[Start of section]

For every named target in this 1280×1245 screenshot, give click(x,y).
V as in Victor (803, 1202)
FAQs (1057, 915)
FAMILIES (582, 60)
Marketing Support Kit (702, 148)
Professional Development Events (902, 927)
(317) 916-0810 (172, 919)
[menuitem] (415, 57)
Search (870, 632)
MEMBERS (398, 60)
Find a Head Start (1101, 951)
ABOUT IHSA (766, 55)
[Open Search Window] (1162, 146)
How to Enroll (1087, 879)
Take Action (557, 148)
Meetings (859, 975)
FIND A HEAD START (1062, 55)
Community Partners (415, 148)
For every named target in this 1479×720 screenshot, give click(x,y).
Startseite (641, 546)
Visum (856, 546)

[End of section]
[Start of section]

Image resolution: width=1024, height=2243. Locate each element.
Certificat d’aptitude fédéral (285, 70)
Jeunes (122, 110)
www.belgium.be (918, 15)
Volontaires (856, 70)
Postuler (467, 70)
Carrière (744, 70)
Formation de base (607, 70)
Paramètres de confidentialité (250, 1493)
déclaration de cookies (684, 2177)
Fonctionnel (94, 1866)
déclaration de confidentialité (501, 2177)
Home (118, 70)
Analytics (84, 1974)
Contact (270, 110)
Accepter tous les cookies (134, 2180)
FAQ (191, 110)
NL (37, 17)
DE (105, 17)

[End of section]

Every line in the entries above that has the word "this" should be identified and copied.

> **ANSWER TO THE EXERCISE**:
For every named target in this 1280×1245 screenshot, give click(x,y).
For every named target in this 1479×720 screenshot, give click(x,y).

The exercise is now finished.